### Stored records
- Opening Delimiter -
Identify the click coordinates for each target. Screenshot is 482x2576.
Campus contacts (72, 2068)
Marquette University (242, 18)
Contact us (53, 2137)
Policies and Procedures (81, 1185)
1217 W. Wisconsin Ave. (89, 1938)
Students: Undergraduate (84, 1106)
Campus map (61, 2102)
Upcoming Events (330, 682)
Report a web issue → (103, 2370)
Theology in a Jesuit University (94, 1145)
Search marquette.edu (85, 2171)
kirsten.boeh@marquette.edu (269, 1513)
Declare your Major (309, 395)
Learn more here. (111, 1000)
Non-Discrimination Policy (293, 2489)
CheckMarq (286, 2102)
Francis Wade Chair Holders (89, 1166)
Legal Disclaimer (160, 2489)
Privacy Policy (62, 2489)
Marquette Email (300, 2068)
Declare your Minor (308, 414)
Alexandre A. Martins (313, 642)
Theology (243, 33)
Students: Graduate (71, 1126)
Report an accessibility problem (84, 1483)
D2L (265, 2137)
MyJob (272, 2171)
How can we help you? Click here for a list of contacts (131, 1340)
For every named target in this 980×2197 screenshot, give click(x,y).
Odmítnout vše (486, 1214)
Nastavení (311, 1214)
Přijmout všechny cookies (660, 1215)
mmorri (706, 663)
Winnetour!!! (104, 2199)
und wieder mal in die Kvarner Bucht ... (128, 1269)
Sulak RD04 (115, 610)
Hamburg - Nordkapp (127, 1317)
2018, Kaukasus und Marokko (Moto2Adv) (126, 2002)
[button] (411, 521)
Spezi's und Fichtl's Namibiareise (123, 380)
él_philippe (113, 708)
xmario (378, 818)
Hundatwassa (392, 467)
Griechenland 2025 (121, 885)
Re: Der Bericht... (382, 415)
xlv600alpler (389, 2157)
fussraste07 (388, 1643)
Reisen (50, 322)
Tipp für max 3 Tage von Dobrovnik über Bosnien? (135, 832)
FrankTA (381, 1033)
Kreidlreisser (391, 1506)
- Closing Delimiter -
### Assignment
From the records above, print only the lines between the one holding "Search marquette.edu (85, 2171)" and the one holding "mmorri (706, 663)", inclusive, exactly as they stand.

### Answer to the exercise
Search marquette.edu (85, 2171)
kirsten.boeh@marquette.edu (269, 1513)
Declare your Major (309, 395)
Learn more here. (111, 1000)
Non-Discrimination Policy (293, 2489)
CheckMarq (286, 2102)
Francis Wade Chair Holders (89, 1166)
Legal Disclaimer (160, 2489)
Privacy Policy (62, 2489)
Marquette Email (300, 2068)
Declare your Minor (308, 414)
Alexandre A. Martins (313, 642)
Theology (243, 33)
Students: Graduate (71, 1126)
Report an accessibility problem (84, 1483)
D2L (265, 2137)
MyJob (272, 2171)
How can we help you? Click here for a list of contacts (131, 1340)
For every named target in this 980×2197 screenshot, give click(x,y).
Odmítnout vše (486, 1214)
Nastavení (311, 1214)
Přijmout všechny cookies (660, 1215)
mmorri (706, 663)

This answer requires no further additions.